There are a lot of cookbooks emerging at the moment that concentrate on Eastern Mediterranean food.

It’s a broad and interesting cuisine, shaped in large part by geography and the region’s position as the buffer between East and West. Nowhere is this more acute than in Turkey, whose largest city straddles continents, a foot in the east, a foot in the west, a place that is both distinctly Mediterranean and Middle Eastern at the same time, shaped by trade and tradition.

But Turkey is a large and diverse country, and the parts of the country that face the Mediterranean have a rich food tradition that shares much in common with Greece, just across the Aegean Sea. There’s a preponderance of lamb, a dependence on olive oil instead of butter, lots of tomatoes … Mediterranean food with the creeping influence of the Levant, wonderful combinations of flavours and methods, based on good, local ingredients and simple preparation.

Didem Şenol Tiryakioğlu’s book, Aegean Flavours, is a jaunt around eleven of the Aegean region’s best markets, showcasing the best food each has to offer. Part travelogue, part recipe book, Şenol’s book is a vibrant collection of regional recipes, many originating from her own restaurant and experience as a chef in both Turkey and the U.S. Her food is accessible and exciting, challenging and warming.

There are recipes here for things as unusual as lamb’s brain alongside many other, more expected recipes for other parts of the same animal.
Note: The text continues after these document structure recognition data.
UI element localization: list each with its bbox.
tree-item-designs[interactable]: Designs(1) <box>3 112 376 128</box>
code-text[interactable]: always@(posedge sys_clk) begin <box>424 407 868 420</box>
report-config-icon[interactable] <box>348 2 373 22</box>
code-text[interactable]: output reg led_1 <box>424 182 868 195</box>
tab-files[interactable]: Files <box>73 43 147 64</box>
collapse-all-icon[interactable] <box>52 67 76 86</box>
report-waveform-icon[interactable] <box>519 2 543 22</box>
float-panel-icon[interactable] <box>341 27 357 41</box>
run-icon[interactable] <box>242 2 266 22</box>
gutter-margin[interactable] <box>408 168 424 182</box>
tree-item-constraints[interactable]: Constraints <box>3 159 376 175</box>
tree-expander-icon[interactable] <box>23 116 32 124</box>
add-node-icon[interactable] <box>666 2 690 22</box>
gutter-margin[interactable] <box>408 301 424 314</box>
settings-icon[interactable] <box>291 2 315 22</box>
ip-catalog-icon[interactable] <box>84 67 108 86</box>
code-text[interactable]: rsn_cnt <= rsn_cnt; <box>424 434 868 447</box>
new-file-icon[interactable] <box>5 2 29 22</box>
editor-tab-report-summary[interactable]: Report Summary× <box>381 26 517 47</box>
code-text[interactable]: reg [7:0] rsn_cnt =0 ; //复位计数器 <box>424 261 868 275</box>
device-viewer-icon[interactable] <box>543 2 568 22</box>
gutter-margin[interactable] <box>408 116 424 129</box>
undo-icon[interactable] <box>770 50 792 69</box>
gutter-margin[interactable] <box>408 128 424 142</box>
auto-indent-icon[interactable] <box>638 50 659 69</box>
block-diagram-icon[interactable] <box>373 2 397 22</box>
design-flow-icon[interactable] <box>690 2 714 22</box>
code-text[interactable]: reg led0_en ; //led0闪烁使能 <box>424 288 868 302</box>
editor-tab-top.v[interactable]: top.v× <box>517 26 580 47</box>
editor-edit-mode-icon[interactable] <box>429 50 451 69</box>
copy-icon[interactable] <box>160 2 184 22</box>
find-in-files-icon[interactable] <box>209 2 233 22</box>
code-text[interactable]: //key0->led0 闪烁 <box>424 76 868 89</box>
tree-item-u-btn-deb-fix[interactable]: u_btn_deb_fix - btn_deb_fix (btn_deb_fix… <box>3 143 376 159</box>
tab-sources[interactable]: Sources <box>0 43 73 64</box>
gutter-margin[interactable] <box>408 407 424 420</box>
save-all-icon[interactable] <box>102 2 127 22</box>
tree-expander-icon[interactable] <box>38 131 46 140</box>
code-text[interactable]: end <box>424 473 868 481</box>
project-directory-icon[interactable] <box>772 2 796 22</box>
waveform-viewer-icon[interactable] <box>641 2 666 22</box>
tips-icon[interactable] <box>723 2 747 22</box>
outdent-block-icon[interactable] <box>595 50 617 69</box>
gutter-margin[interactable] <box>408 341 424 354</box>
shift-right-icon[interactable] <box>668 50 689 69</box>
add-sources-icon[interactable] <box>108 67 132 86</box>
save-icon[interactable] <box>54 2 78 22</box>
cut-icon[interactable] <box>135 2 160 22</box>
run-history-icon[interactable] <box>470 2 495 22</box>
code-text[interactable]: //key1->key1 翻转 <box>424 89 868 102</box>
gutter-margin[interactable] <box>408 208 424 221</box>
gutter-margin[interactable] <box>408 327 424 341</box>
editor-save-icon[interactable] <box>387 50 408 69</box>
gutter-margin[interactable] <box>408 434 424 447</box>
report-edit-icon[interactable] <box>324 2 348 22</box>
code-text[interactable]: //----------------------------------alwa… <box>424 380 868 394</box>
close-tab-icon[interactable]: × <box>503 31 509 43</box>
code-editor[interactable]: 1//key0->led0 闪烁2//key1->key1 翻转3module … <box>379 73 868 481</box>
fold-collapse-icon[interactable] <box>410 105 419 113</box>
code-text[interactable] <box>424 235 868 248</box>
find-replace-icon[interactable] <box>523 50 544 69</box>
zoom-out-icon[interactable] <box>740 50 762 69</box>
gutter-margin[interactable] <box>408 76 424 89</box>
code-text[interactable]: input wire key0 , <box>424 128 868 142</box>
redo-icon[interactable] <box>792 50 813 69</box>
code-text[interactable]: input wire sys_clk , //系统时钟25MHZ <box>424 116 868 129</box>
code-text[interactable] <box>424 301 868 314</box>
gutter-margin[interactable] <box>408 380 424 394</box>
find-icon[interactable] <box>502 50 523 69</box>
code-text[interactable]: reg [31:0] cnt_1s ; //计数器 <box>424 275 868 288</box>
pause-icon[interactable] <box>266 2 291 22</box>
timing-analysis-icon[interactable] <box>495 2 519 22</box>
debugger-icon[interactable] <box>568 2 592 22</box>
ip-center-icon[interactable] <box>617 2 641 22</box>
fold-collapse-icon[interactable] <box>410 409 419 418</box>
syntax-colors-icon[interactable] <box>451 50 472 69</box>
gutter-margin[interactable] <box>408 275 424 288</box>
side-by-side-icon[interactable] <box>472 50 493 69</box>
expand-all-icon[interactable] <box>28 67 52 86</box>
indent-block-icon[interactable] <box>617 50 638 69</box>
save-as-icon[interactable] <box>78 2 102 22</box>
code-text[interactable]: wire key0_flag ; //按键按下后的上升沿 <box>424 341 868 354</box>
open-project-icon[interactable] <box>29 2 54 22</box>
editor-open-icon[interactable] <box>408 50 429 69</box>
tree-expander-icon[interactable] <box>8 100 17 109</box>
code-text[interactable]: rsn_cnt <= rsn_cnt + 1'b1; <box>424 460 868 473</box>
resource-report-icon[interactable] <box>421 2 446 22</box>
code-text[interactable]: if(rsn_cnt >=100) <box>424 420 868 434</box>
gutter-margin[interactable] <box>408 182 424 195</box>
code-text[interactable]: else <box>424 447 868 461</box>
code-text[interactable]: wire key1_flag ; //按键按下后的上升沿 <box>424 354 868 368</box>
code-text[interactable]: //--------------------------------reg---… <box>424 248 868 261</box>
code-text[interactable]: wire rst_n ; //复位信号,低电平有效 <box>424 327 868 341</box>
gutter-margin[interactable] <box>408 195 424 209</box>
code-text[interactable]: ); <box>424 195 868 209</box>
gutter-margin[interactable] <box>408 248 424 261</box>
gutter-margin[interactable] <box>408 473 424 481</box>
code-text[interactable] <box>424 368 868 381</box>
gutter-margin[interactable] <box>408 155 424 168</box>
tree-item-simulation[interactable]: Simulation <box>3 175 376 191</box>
The recipe that really caught my eye was one for octopus, cooked gently until tender, then quickly sautéed in chilli and fresh oregano, served on sourdough toast, a dish so essentially Mediterranean and yet exotic and demanding.

The structure of Aegean Flavours is a little confusing at first, based entirely around individual towns and markets and their particular inspiration and produce, which means that desserts, for example, are scattered throughout the book and not collected together in one place. The first person narration of recipes is intended to give the test a personal edge, but it tends to grate after a while … “I boil the whole octopus for 2.5 hours …”. I don’t think I’ve ever seen the word ‘I’ used so much. That said, each of the recipes is clear and direct, with enough information and direction to allow anybody a fighting chance of recreating them at home.

Get past these quibbles and you’re left with a wonderful little collection of recipes from a vibrant and exciting corner of the world, a collection well worth exploring.